Hello @njeanray!
Welcome to the Open Targets Community!
We are currently working on adjusting how we generate our datasets, which causes a difference in the scores. As noted in a previous Community post, both scores are correct and valid but there are differences in the algorithm harmonisation strategy due to the on-the-fly scoring feature available in our API. We have opened a GitHub ticket (#1627) and will update the Community once we have a new set of datasets available.
It is also important to note that when you view a page of diseases associated with a target (e.g. SOD2), we show direct association scores. However, when you view a page of targets associated with a disease (e.g. epilepsy), we show indirect association scores. The evidence page shows both direct and indirect evidence for the target-disease association (e.g. SOD2 and epilepsy where the PhenoDigm evidence is for child terms of epilepsy).
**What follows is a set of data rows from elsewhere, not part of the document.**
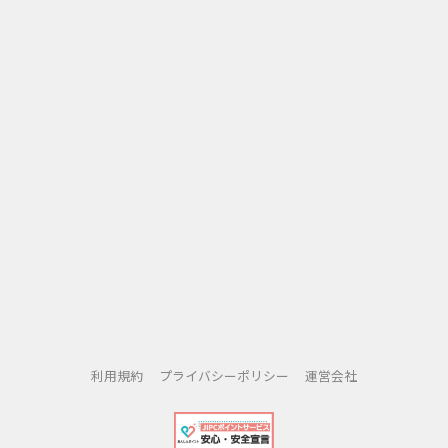
利用規約
プライバシーポリシー
運営会社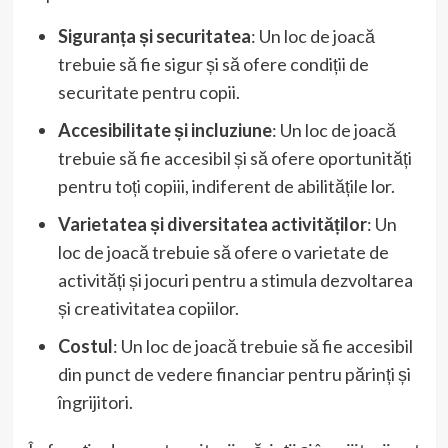
Siguranța și securitatea
: Un loc de joacă
trebuie să fie sigur și să ofere condiții de
securitate pentru copii.
Accesibilitate și incluziune
: Un loc de joacă
trebuie să fie accesibil și să ofere oportunități
pentru toți copiii, indiferent de abilitățile lor.
Varietatea și diversitatea activităților
: Un
loc de joacă trebuie să ofere o varietate de
activități și jocuri pentru a stimula dezvoltarea
și creativitatea copiilor.
Costul
: Un loc de joacă trebuie să fie accesibil
din punct de vedere financiar pentru părinți și
îngrijitori.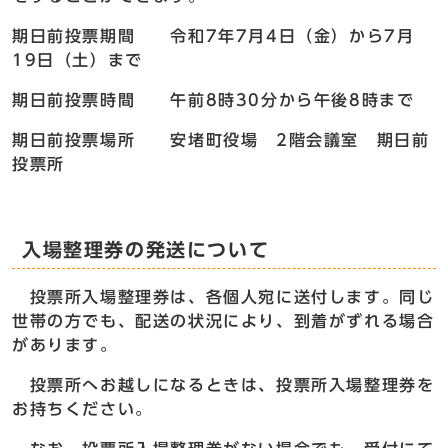
期日前投票期間 令和7年7月4日（金）から7月
19日（土）まで
期日前投票時間 午前8時30分から午後8時まで
期日前投票場所 安堵町役場 2階会議室 期日前
投票所
入場整理券の発送について
投票所入場整理券は、各個人宛に送付します。同じ
世帯の方でも、配送の状況により、到着がずれる場合
があります。
投票所へお越しになるときは、投票所入場整理券を
お持ちください。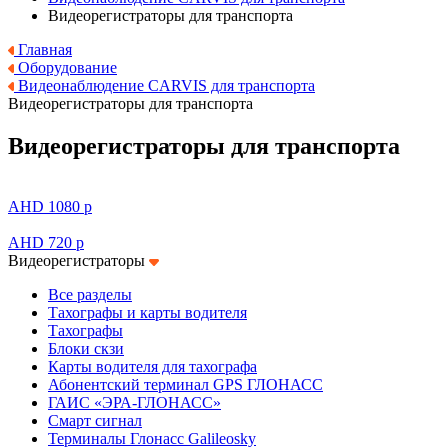
Видеорегистраторы для транспорта
Главная
Оборудование
Видеонаблюдение CARVIS для транспорта
Видеорегистраторы для транспорта
Видеорегистраторы для транспорта
AHD 1080 p
AHD 720 p
Видеорегистраторы
Все разделы
Тахографы и карты водителя
Тахографы
Блоки скзи
Карты водителя для тахографа
Абонентский терминал GPS ГЛОНАСС
ГАИС «ЭРА-ГЛОНАСС»
Смарт сигнал
Терминалы Глонасс Galileosky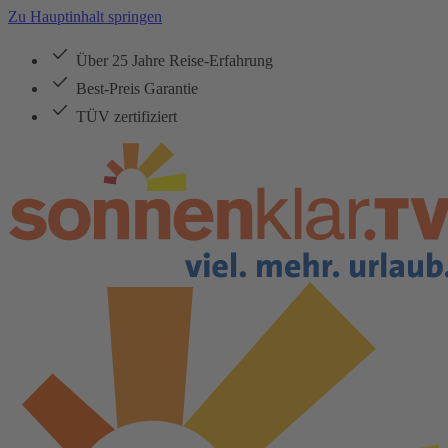
Zu Hauptinhalt springen
Über 25 Jahre Reise-Erfahrung
Best-Preis Garantie
TÜV zertifiziert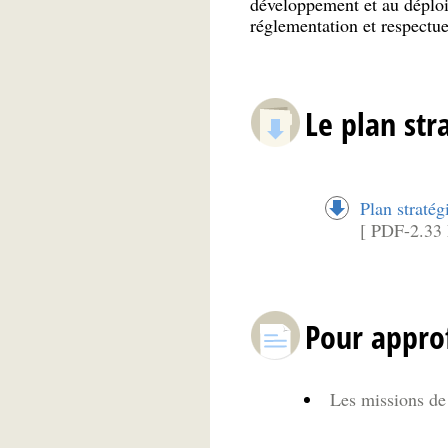
développement et au déploie
réglementation et respectueu
Le plan str
Plan straté
[ PDF-2.33
Pour appro
Les missions de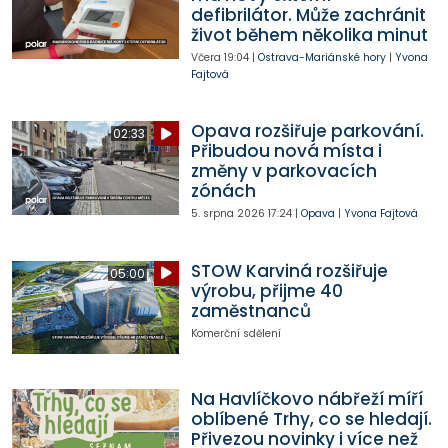
defibrilátor. Může zachránit
život během několika minut
Včera
19:04
|
Ostrava-Mariánské hory
|
Yvona
Fajtová
Opava rozšiřuje parkování.
02:33
Přibudou nová místa i
změny v parkovacích
zónách
5. srpna 2026
17:24
|
Opava
|
Yvona Fajtová
STOW Karviná rozšiřuje
05:00
výrobu, přijme 40
zaměstnanců
Komerční sdělení
Na Havlíčkovo nábřeží míří
oblíbené Trhy, co se hledají.
Přivezou novinky i více než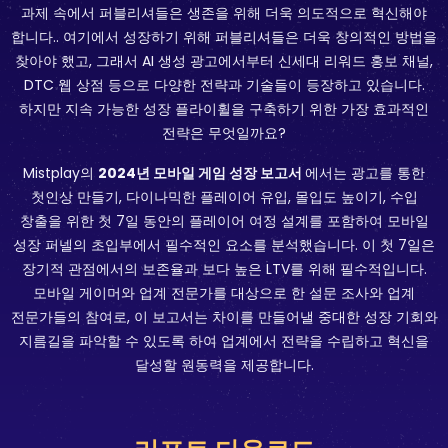
과제 속에서 퍼블리셔들은 생존을 위해 더욱 의도적으로 혁신해야
합니다.. 여기에서 성장하기 위해 퍼블리셔들은 더욱 창의적인 방법을
찾아야 했고, 그래서 AI 생성 광고에서부터 신세대 리워드 홍보 채널,
DTC 웹 상점 등으로 다양한 전략과 기술들이 등장하고 있습니다.
하지만 지속 가능한 성장 플라이휠을 구축하기 위한 가장 효과적인
전략은 무엇일까요?
Mistplay의
2024년 모바일 게임 성장 보고서
에서는 광고를 통한
첫인상 만들기, 다이나믹한 플레이어 유입, 몰입도 높이기, 수입
창출을 위한 첫 7일 동안의 플레이어 여정 설계를 포함하여 모바일
성장 퍼넬의 초입부에서 필수적인 요소를 분석했습니다. 이 첫 7일은
장기적 관점에서의 보존율과 보다 높은 LTV를 위해 필수적입니다.
모바일 게이머와 업계 전문가를 대상으로 한 설문 조사와 업계
전문가들의 참여로, 이 보고서는 차이를 만들어낼 중대한 성장 기회와
지름길을 파악할 수 있도록 하여 업계에서 전략을 수립하고 혁신을
달성할 원동력을 제공합니다.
For more information, please see our web interface documentation.
As for the data file format, it really is a personal preference as both formats contain the same information. Personally, I prefer to use the Parquet files as I have PySpark set up to read-in and query our datasets. There is an R version - sparklyr that provides a similar interface for R.
We also have a Google BigQuery instance where you can run SQL queries and export the results in JSON or CSV format or save to your own Google Cloud bucket. All of our datasets can be queried. Below are some sample queries:
- Find all of the individual data source scores for a specific target-disease association
- Find all of the known drugs data for a specific disease/phenotype.
I hope this helps - and check back regularly as we will update the Community when the new datasets are available!